In this period romance, a young woman with a soiled reputation enters into a marriage of convenience.
In 19th-century London, Lady Jacqueline lives with the stigma of her mother’s death during childbirth. Her possessive father, Lord John Edwards, bitterly resents her, often insulting Jacqueline while drunk and then lavishing her with gifts. She fears she’ll never be free despite the attentions of childhood friend Henry Gates. Douglas “Devil” Radcliffe, proprietor of the infamous house of vice known as Purgatory, needs Lord John’s vote to ensure that the local inhabitants stay where they are, rather than being displaced to Devil’s Acre, an area he more or less rules. The plan is to kidnap Jacqueline, ensuring her safe return once the lord complies. Devil imprudently relies on a vicious man named Carver, who seizes an opportunity for brutality during the snatch. After Lord John’s vote is favorably cast, Jacqueline returns home, a virtual prisoner, marked as a ruined woman and shunned by society. Even loyal Henry abandons her.
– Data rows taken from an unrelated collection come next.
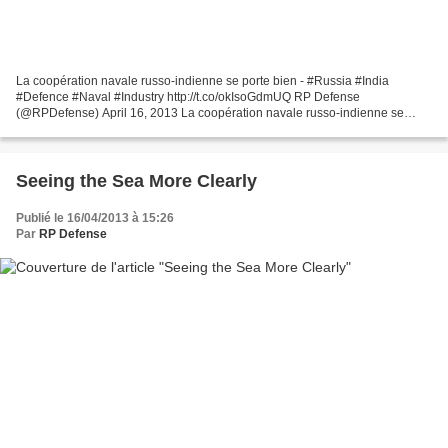
La coopération navale russo-indienne se porte bien - #Russia #India
#Defence #Naval #Industry http://t.co/okIsoGdmUQ RP Defense
(@RPDefense) April 16, 2013 La coopération navale russo-indienne se
porte bien. En perspective : une nouvelle commande portant...
Seeing the Sea More Clearly
Publié le 16/04/2013 à 15:26
Par
RP Defense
But then Devil proposes a solution to Jacqueline that might benefit them both. The novel hinges on that tired chestnut of female rescue, carrying it off with more aplomb than many. Ladies’ garments are torn more than once, but this is hardly a bodice-ripper. Happily, each of the characters has his or her own flair, including Henry, the unfortunate soul besotted with childhood friend Jacqueline. Characters exhibit clear growth, especially Lord Edwards, whose harsh persona may mask intolerable grief. Brutality is not to be taken lightly, of course, yet the recipient here of such ignominies seems eager to get on with life. At critical junctures, the plot doesn’t tally; for instance, would a man said to be as astute as Devil undertake such a risky mission? This handsome, long-haired man seems a tad dim, conveniently forgetting his business acumen if the story requires it.
A bit fluffy but entertaining at times.